The report added that B.C. Labour Market Outlook data needs to be used to design skills and training policies and programs.
Government action is also needed to address other issues negatively affecting the province’s workforce and business viability.
For example, B.C.’s construction industry faces one of the province’s tightest labour shortages.
According to the Independent Contractors and Businesses Association (ICBA), four out of five B.C. construction companies say they don’t have enough workers; 77 per cent say that labour shortage will be their company’s biggest challenge in 2023.
ICBA President Chris Gardner said that even though construction companies are increasing pay and benefits and incorporating innovative technologies in their operations, they still cannot fill job vacancies.
The ICBA’s recently released annual wage and benefits survey shows that ICBA members expect the average wage for construction trades – excluding benefits, bonuses and overtime – to increase six per cent this year.
But Gardner said that labour is only one of many issues needing action from the provincial government.
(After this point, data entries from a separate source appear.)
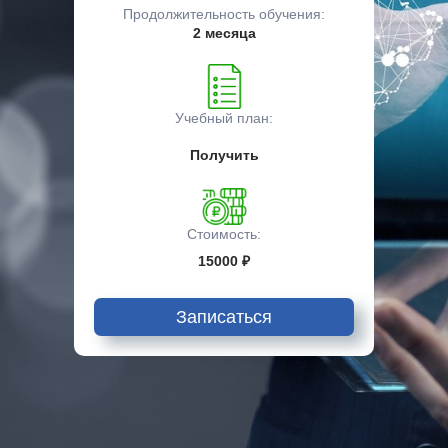
Продолжительность обучения:
2 месяца
Учебный план:
Получить
Стоимость:
15000 ₽
Записаться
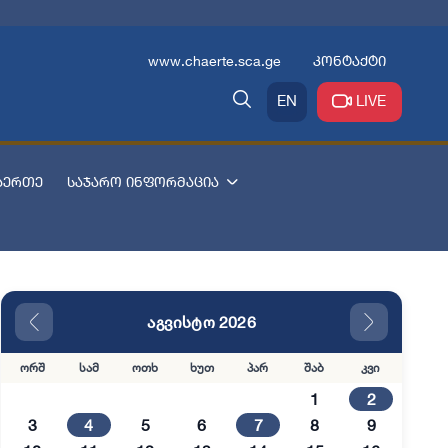
www.chaerte.sca.ge
კონტაქტი
EN
LIVE
აერთე
საჯარო ინფორმაცია
აგვისტო 2026
ორშ
სამ
ოთხ
ხუთ
პარ
შაბ
კვი
1
2
3
4
5
6
7
8
9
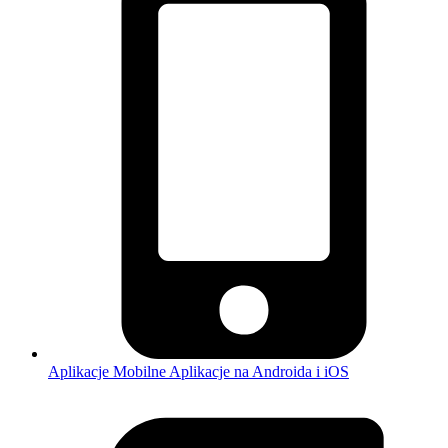
Aplikacje Mobilne
Aplikacje na Androida i iOS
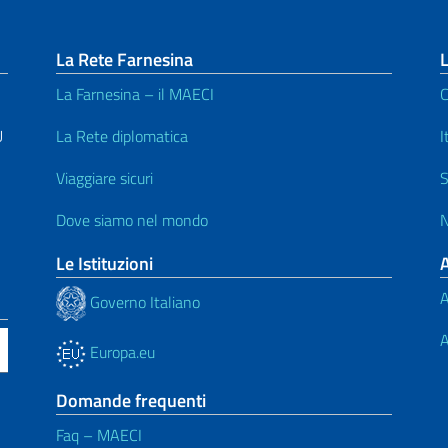
La Rete Farnesina
L
La Farnesina – il MAECI
C
U
La Rete diplomatica
I
Viaggiare sicuri
S
Dove siamo nel mondo
N
Le Istituzioni
A
Governo Italiano
A
Europa.eu
Domande frequenti
Faq – MAECI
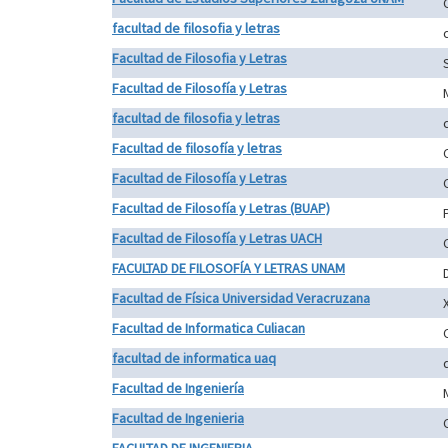
facultad de filosofia y letras
Facultad de Filosofia y Letras
Facultad de Filosofía y Letras
facultad de filosofia y letras
Facultad de filosofía y letras
Facultad de Filosofía y Letras
Facultad de Filosofía y Letras (BUAP)
Facultad de Filosofía y Letras UACH
FACULTAD DE FILOSOFÍA Y LETRAS UNAM
D
Facultad de Física Universidad Veracruzana
Facultad de Informatica Culiacan
facultad de informatica uaq
Facultad de Ingeniería
Facultad de Ingenieria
“Rules, regulations, red tape – and the seeming inability to get projects approved and permitted quickly – are impacting affordability and driving a record-level of frustration with government,” Gardner said in a press release accompanying the release of the ICBA’s wage and benefits survey. “The World Bank reports that Canada ranks 64th in the world in how long it takes to get a construction project approved and permitted – a reality that frustrates the construction industry every day and is a real threat to investment in B.C. and Canada.”
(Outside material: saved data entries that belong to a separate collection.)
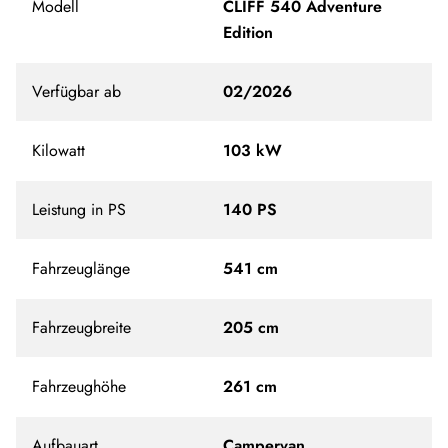
Modell
CLIFF 540 Adventure
Edition
Verfügbar ab
02/2026
Kilowatt
103 kW
Leistung in PS
140 PS
Fahrzeuglänge
541 cm
Fahrzeugbreite
205 cm
Fahrzeughöhe
261 cm
Aufbauart
Campervan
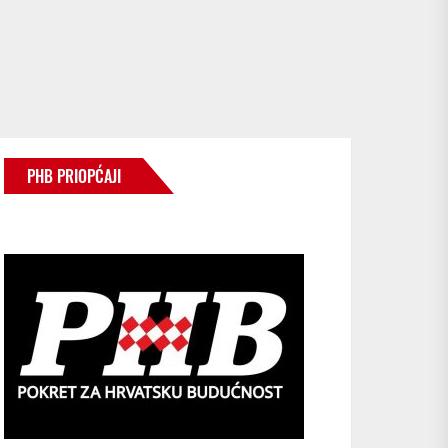
PHB PRIOPĆAJI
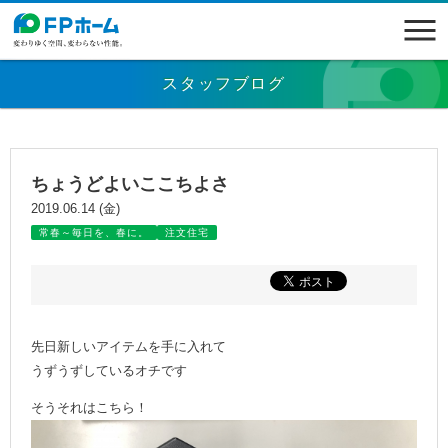
スタッフブログ
ちょうどよいここちよさ
2019.06.14 (金)
常春～毎日を、春に。
注文住宅
先日新しいアイテムを手に入れて
うずうずしているオチです
そうそれはこちら！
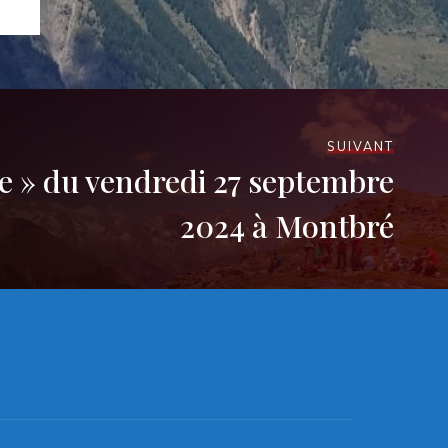
SUIVANT
 » du vendredi 27 septembre
2024 à Montbré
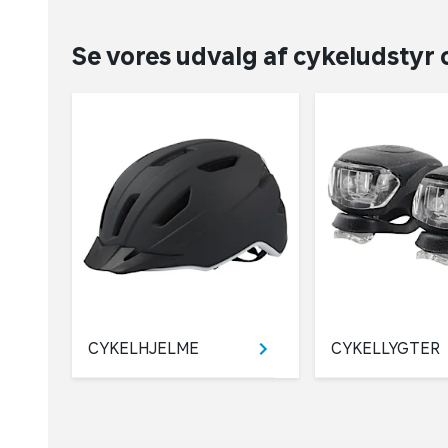
Se vores udvalg af cykeludstyr
CYKELHJELME
CYKELLYGTER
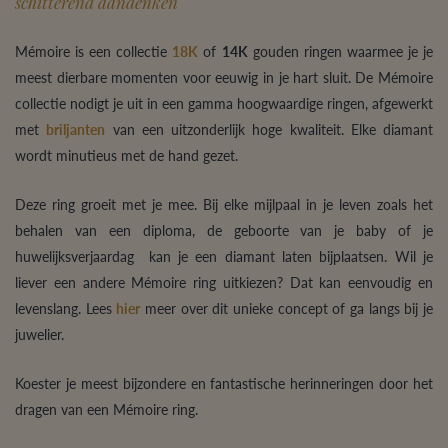
schitterend aandenken
Mémoire is een collectie
18K
of
14K
gouden ringen waarmee je je
meest dierbare momenten voor eeuwig in je hart sluit. De Mémoire
collectie nodigt je uit in een gamma hoogwaardige ringen, afgewerkt
met
briljanten
van een uitzonderlijk hoge kwaliteit. Elke diamant
wordt minutieus met de hand gezet.
Deze ring groeit met je mee. Bij elke mijlpaal in je leven zoals het
behalen van een diploma, de geboorte van je baby of je
huwelijksverjaardag kan je een diamant laten bijplaatsen. Wil je
liever een andere Mémoire ring uitkiezen? Dat kan eenvoudig en
levenslang. Lees
hier
meer over dit unieke concept of ga langs bij je
juwelier.
Koester je meest bijzondere en fantastische herinneringen door het
dragen van een Mémoire ring.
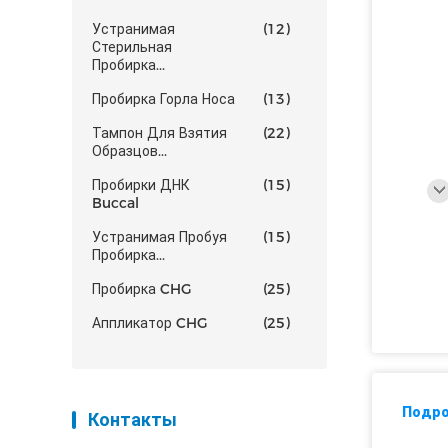
Устранимая
(12)
Стерильная
Пробирка...
Пробирка Горла Носа
(13)
Тампон Для Взятия
(22)
Образцов...
Пробирки ДНК
(15)
Buccal
Устранимая Пробуя
(15)
Пробирка...
Пробирка CHG
(25)
Аппликатор CHG
(25)
Подро
Контакты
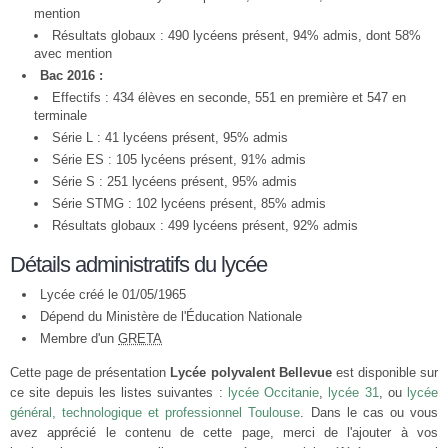
mention
Résultats globaux : 490 lycéens présent, 94% admis, dont 58%
avec mention
Bac 2016 :
Effectifs : 434 élèves en seconde, 551 en première et 547 en
terminale
Série L : 41 lycéens présent, 95% admis
Série ES : 105 lycéens présent, 91% admis
Série S : 251 lycéens présent, 95% admis
Série STMG : 102 lycéens présent, 85% admis
Résultats globaux : 499 lycéens présent, 92% admis
Détails administratifs du lycée
Lycée créé le 01/05/1965
Dépend du Ministère de l'Éducation Nationale
Membre d'un
GRETA
Cette page de présentation
Lycée polyvalent Bellevue
est disponible sur
ce site depuis les listes suivantes :
lycée Occitanie
,
lycée 31
, ou
lycée
général, technologique et professionnel Toulouse
. Dans le cas ou vous
avez apprécié le contenu de cette page, merci de l'ajouter à vos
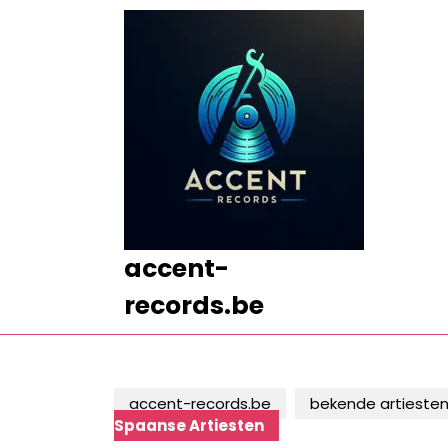
Ga
naar
de
inhoud
Ga
naar
de
inhoud
accent-
records.be
accent-records.be
bekende artieste
Spaanse Artiesten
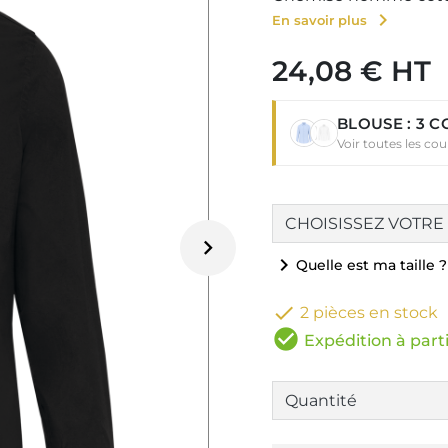
chevron_right
En savoir plus
24,08 € HT
BLOUSE : 3 
Voir toutes les co

chevron_right
Quelle est ma taille ?

2 pièces en stock
check_circle
Expédition à parti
The economic consequences of government and industry failing to act quickly and decisively to address B.C.'s skills and labour challenges are significant.
“We are already starting to see that we have an acute labour shortage, which impacts the broader economy,” said Anderson. “We don't have enough servers in restaurants, for example; we don't have enough people in high skilled jobs in some cases; and so, it really is a trickle down effect that would impact many if not all businesses and individuals as well. So, we have to address this so that we remain competitive globally. We know it is a global competition for talent now … because there is such a change in the way we work … and our prosperity is dependent upon us solving this labour challenge together.”